According to Charles A. Czeisler, Ph.D., M.D., a sleep expert at Harvard Medical School Brigham and Female Hospital, "There is a circadian rhythm at sports performance". Cezeisler, which advises professional sports teams on better sleep, indicates that the body of the body of maximum performance - when the focus, force, flexibility and reaction time are very improved - occur at the end of afternoon or early evening. "It's at this moment that the body sends his greatest driving for awakening," he says. (To emphasize its point, it notes that most of the Olympic archives are established when events take place during the end of the afternoon or evening hours. We get this overvoltage of energy just before dusk and We have evolved to have this increase, "he explained.)
Well, according to a new study published in the newspaperDiabetes,Human beings have not just evolved to break Olympic records late during the day.
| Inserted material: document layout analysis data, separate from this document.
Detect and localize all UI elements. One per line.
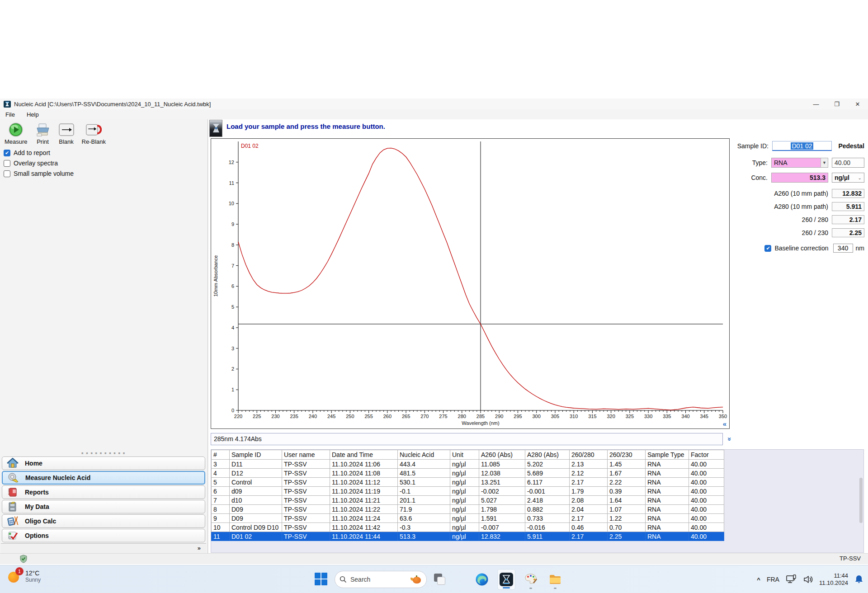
table-cell[interactable]: 11.10.2024 11:44 (330, 532, 398, 541)
table-cell[interactable]: 2.04 (570, 505, 608, 514)
table-cell[interactable]: 1.22 (608, 514, 646, 523)
table-cell[interactable]: ng/µl (450, 505, 479, 514)
column-header[interactable]: Date and Time (330, 450, 398, 460)
table-row[interactable]: 5ControlTP-SSV11.10.2024 11:12530.1ng/µl… (212, 478, 724, 487)
table-cell[interactable]: 2.08 (570, 496, 608, 505)
table-cell[interactable]: D11 (230, 460, 282, 469)
table-cell[interactable]: 513.3 (398, 532, 450, 541)
table-cell[interactable]: RNA (646, 514, 689, 523)
table-cell[interactable]: TP-SSV (282, 487, 330, 496)
restore-button[interactable]: ❐ (826, 99, 847, 109)
title-bar[interactable]: Nucleic Acid [C:\Users\TP-SSV\Documents\… (0, 99, 868, 109)
table-cell[interactable]: d10 (230, 496, 282, 505)
table-cell[interactable]: 7 (212, 496, 230, 505)
sidebar-collapse-button[interactable]: » (1, 543, 206, 553)
table-cell[interactable]: 11.10.2024 11:08 (330, 469, 398, 478)
table-cell[interactable]: 2.418 (525, 496, 570, 505)
menu-file[interactable]: File (5, 111, 15, 118)
table-cell[interactable]: 1.79 (570, 487, 608, 496)
table-cell[interactable]: Control D09 D10 (230, 523, 282, 532)
sidebar-item-oligo-calc[interactable]: Oligo Calc (2, 514, 205, 528)
table-cell[interactable]: ng/µl (450, 523, 479, 532)
table-cell[interactable]: 481.5 (398, 469, 450, 478)
table-cell[interactable]: 11.085 (479, 460, 525, 469)
type-factor-field[interactable]: 40.00 (832, 158, 864, 168)
blank-button[interactable]: Blank (57, 121, 76, 146)
table-cell[interactable]: 11.10.2024 11:06 (330, 460, 398, 469)
table-cell[interactable]: 5.202 (525, 460, 570, 469)
table-cell[interactable]: 12.038 (479, 469, 525, 478)
table-cell[interactable]: 11.10.2024 11:24 (330, 514, 398, 523)
language-indicator[interactable]: FRA (767, 576, 779, 583)
table-cell[interactable]: 40.00 (689, 532, 724, 541)
baseline-wavelength-field[interactable]: 340 (833, 244, 853, 253)
table-cell[interactable]: 40.00 (689, 487, 724, 496)
table-cell[interactable]: TP-SSV (282, 496, 330, 505)
start-button[interactable] (315, 573, 328, 586)
table-cell[interactable]: ng/µl (450, 496, 479, 505)
table-cell[interactable]: RNA (646, 505, 689, 514)
table-cell[interactable]: 0.46 (570, 523, 608, 532)
table-cell[interactable]: 71.9 (398, 505, 450, 514)
table-cell[interactable]: ng/µl (450, 487, 479, 496)
sample-id-input[interactable]: D01 02 (772, 141, 832, 151)
task-view-button[interactable] (433, 573, 447, 586)
table-cell[interactable]: 6.117 (525, 478, 570, 487)
table-cell[interactable]: 2.12 (570, 469, 608, 478)
table-cell[interactable]: -0.016 (525, 523, 570, 532)
chart-collapse-button[interactable]: « (720, 420, 729, 428)
table-cell[interactable]: 1.64 (608, 496, 646, 505)
table-cell[interactable]: -0.002 (479, 487, 525, 496)
baseline-correction-checkbox[interactable]: ✔ (764, 245, 771, 252)
table-cell[interactable]: 12.832 (479, 532, 525, 541)
table-cell[interactable]: ng/µl (450, 469, 479, 478)
column-header[interactable]: Sample Type (646, 450, 689, 460)
table-cell[interactable]: 11.10.2024 11:19 (330, 487, 398, 496)
table-cell[interactable]: 2.22 (608, 478, 646, 487)
table-cell[interactable]: ng/µl (450, 460, 479, 469)
table-cell[interactable]: 10 (212, 523, 230, 532)
column-header[interactable]: 260/280 (570, 450, 608, 460)
table-cell[interactable]: 1.07 (608, 505, 646, 514)
splitter-grip[interactable]: ■ ■ ■ ■ ■ ■ ■ ■ ■ ■ (1, 452, 206, 456)
table-cell[interactable]: 9 (212, 514, 230, 523)
table-row[interactable]: 9D09TP-SSV11.10.2024 11:2463.6ng/µl1.591… (212, 514, 724, 523)
taskbar-clock[interactable]: 11:44 11.10.2024 (819, 572, 848, 587)
sidebar-item-home[interactable]: Home (2, 457, 205, 470)
table-row[interactable]: 11D01 02TP-SSV11.10.2024 11:44513.3ng/µl… (212, 532, 724, 541)
table-cell[interactable]: 40.00 (689, 523, 724, 532)
table-cell[interactable]: D12 (230, 469, 282, 478)
column-header[interactable]: A260 (Abs) (479, 450, 525, 460)
table-cell[interactable]: TP-SSV (282, 523, 330, 532)
explorer-taskbar-icon[interactable] (546, 569, 564, 590)
tray-overflow-chevron[interactable]: ^ (757, 576, 760, 583)
column-header[interactable]: User name (282, 450, 330, 460)
minimize-button[interactable]: — (806, 99, 826, 109)
table-cell[interactable]: RNA (646, 478, 689, 487)
column-header[interactable]: Sample ID (230, 450, 282, 460)
table-scrollbar[interactable] (859, 478, 863, 523)
close-button[interactable]: ✕ (847, 99, 868, 109)
table-cell[interactable]: 201.1 (398, 496, 450, 505)
table-cell[interactable]: ng/µl (450, 514, 479, 523)
column-header[interactable]: Nucleic Acid (398, 450, 450, 460)
small-sample-volume-checkbox[interactable]: Small sample volume (4, 170, 74, 177)
readout-expand-button[interactable]: « (724, 433, 733, 445)
network-icon[interactable] (786, 574, 797, 584)
table-cell[interactable]: 5.689 (525, 469, 570, 478)
sidebar-item-options[interactable]: Options (2, 529, 205, 542)
table-cell[interactable]: Control (230, 478, 282, 487)
table-cell[interactable]: 63.6 (398, 514, 450, 523)
table-cell[interactable]: TP-SSV (282, 478, 330, 487)
table-cell[interactable]: -0.1 (398, 487, 450, 496)
table-cell[interactable]: 2.25 (608, 532, 646, 541)
table-cell[interactable]: RNA (646, 532, 689, 541)
search-box[interactable]: Search (335, 571, 427, 588)
table-cell[interactable]: RNA (646, 469, 689, 478)
table-cell[interactable]: 40.00 (689, 469, 724, 478)
table-cell[interactable]: 5.027 (479, 496, 525, 505)
weather-widget[interactable]: 1 12°C Sunny (7, 569, 41, 584)
column-header[interactable]: A280 (Abs) (525, 450, 570, 460)
table-cell[interactable]: 2.17 (570, 514, 608, 523)
table-cell[interactable]: TP-SSV (282, 514, 330, 523)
They have evolved to make the most of their exercise then.
Related: Secret exercise tips to reduce your weight for good.
The purpose of the study, which was conducted by researchersAustralian Health Research Institute Mary Mackillop at the Australian Catholic University, had to learn how much the time of your exercise can affect your metabolism. The researchers took more than 20 overweight men who have experienced sedentary lifestyles and checked their aerobic fitness levels as well as other biomarkers - put them on a fatty food comprise delivery meals. After eating unhealthy foods for nearly a week, participants were then put in one of three groups: those who exercised at 6:30, those who exercised at 18:30 and those who do not exercise.
"The results were somewhat disturbing", observesThe New York Times. "After the first five days of fat consumption, the male cholesterol had climbed, especially their LDL, the unhealthy guy. Their blood also contained modified levels of certain molecules related to metabolic and cardiovascular problems, with changes suggesting greater risk for heart disease. "
Once they started doing exercise, however, morning early exercisers have not seen a significant reduction in their cholesterol levels or any other alarming biomarkers. For those who worked in the evening, it was a totally different story. "The exercisers of the day showed lower cholesterol levels after the five workout sessions, as well as improved models of cardiovascular health molecules in their sangs," explainsThe temperature. "They also a little surprisingly developed a better control of blood sugar during the nights after their workout, while they slept, that one of the other groups."
The authors of the study note that they do not yet know exactly why - taking into account the infinite training of the infinite circadian machines and the training sessions of the evening, your metabolism at the high appointment, while the sessions of morning workout.
Now, like all coaches like to say, the best training you can do is the one you will do. If you are an alouette who likes to get out of the first bed in the morning, you do you. But if you are looking to compensate for the effects of a bad diet, you would do worse than planning your race after 18h.
Whatever you do, however, do not do too late. "We want to avoid training later in the evening because it stimulates hormonal stress cortisol and can prevent you from staying awake later," explains Tim Liu, c.s.c.s.c.c.s. Annt Mind + trainer of residents of the body. And if you are on the market of an excellent workout to try later in the day, do not missThe secret exercise trick for more flattered abdominals after 40.